Ainsi, la mort du père est une disparition symbolique. Il meurt pour laisser la place au fils devant le destin duquel il s’écarte. Et le fils doit, à son tour, continuer l’œuvre de son père auprès du bétail. Il ne doit donc jamais se séparer du troupeau qui prime sur tout. Le troupeau assure la nourriture quotidienne. Il attire le respect et l’admiration sur son propriétaire. Il est, pour cela, considéré comme une richesse immuable. C’est bien par le troupeau que l’homme acquiert un statut dans la société. Au cours de chaque parcours réalisé avec ce troupeau, il retire quelque chose de plus. Le héros reçoit une femme plus la reconnaissance de la société, ou alors, il accède au statut d’éleveur en constituant son propre troupeau. Il devient ainsi un membre actif de la communauté.

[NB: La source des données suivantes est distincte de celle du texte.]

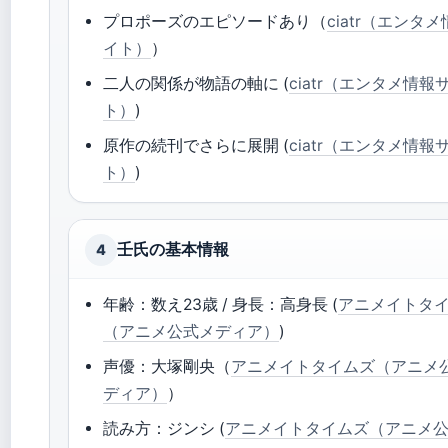
プロポーズのエピソードあり（
ciatr（エンタ
イト）
）
二人の関係が物語の軸に (
ciatr（エンタメ情報
ト）
)
原作の続刊でさらに展開 (
ciatr（エンタメ情報
ト）
)
壬氏の基本情報
4
年齢：数え23歳 / 身長：高身長 (
アニメイトタ
（アニメ公式メディア）
)
声優：大塚剛央（
アニメイトタイムズ（アニメ
ディア）
）
読み方：ジンシ (
アニメイトタイムズ（アニメ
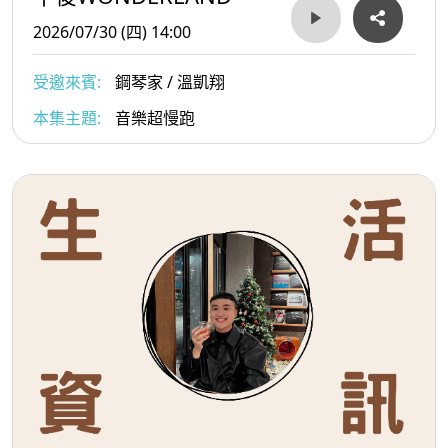
2026/07/30 (四) 14:00
受邀來賓:
鋼琴家 / 溫凱翔
本集主題:
音樂超慢跑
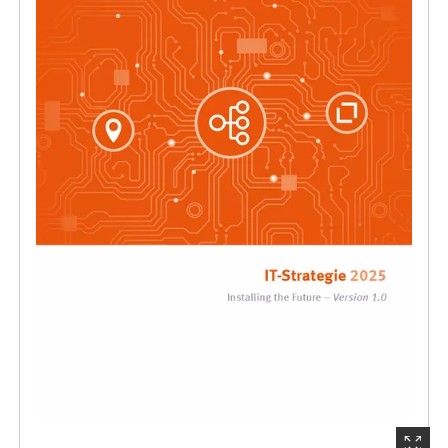
(Startet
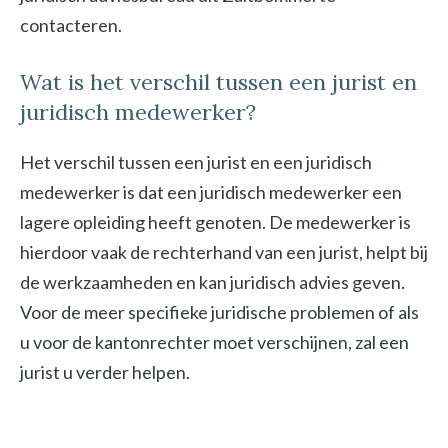
contacteren.
Wat is het verschil tussen een jurist en
juridisch medewerker?
Het verschil tussen een jurist en een juridisch
medewerker is dat een juridisch medewerker een
lagere opleiding heeft genoten. De medewerker is
hierdoor vaak de rechterhand van een jurist, helpt bij
de werkzaamheden en kan juridisch advies geven.
Voor de meer specifieke juridische problemen of als
u voor de kantonrechter moet verschijnen, zal een
jurist u verder helpen.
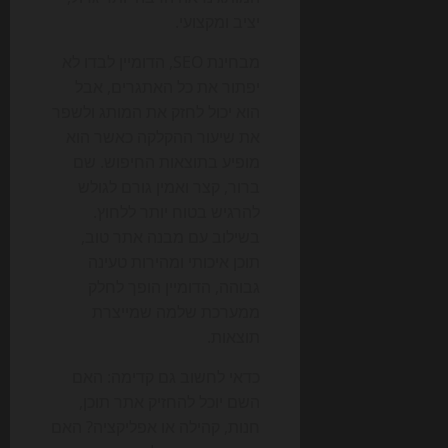
יציב ומקצועי.
מבחינת SEO, הדומיין לבדו לא
יפתור את כל האתגרים, אבל
הוא יכול לחזק את המותג ולשפר
את שיעור ההקלקה כאשר הוא
מופיע בתוצאות החיפוש. שם
ברור, קצר ואמין גורם לגולש
להרגיש בטוח יותר ללחוץ.
בשילוב עם מבנה אתר טוב,
תוכן איכותי ומהירות טעינה
גבוהה, הדומיין הופך לחלק
ממערכת שלמה שמייצרת
תוצאות.
כדאי לחשוב גם קדימה: האם
השם יוכל להחזיק אתר תוכן,
חנות, קהילה או אפליקציה? האם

Cependant, le troupeau ne doit être l’objet d’aucune injustice, laquelle, à coup sûr, mettrait en danger son existence. Dans les cas d’injustice grave, le troupeau disparaît, ne laissant d’autres choix au coupable, au mieux, que de vivre des bonnes grâces de sa victime et, au pire, d’aller à terme à sa propre disparition. Dans le cas où le troupeau serait frappé par la sécheresse, la vie des humains, elle aussi, en souffrirait. Le propriétaire est alors face à deux choix. Il peut supplier les forces détentrices de la pluie pour qu’elles mettent fin à cette situation météorologique ou partir pour des terres plus clémentes. En situation de conflit, le troupeau est l’intercesseur entre les deux parties. Ce sont ainsi les vaches qui font fléchir la jeune fille. Cette dernière met symboliquement fin à la sécheresse et fait renaître l’espoir de vie pour les humains et les vaches.

Le destin de l’humain et celui de son bétail sont intimement liés. Le malheur de l’un est forcément ressenti par l’autre. L’équilibre de la communauté dépend en grande partie de la prospérité du cheptel. En m’intéressant au troupeau, j’ai ainsi essayé de traiter un thème cher aux conteurs peuls et conteuses peules. Les interprétations que j’ai dégagées peuvent bien ne pas être celles qu’ils et elles envisageaient, mais elles tiennent néanmoins de mes origines peules. Il est difficile, à partir de quelques contes seulement, de faire une analyse complète de ce vaste thème, mais j’espère que les lecteurs et lectrices auront trouvé ici un aperçu de la culture peule gaawooɓe, de ses mythes et représentations, qui les intéresseront.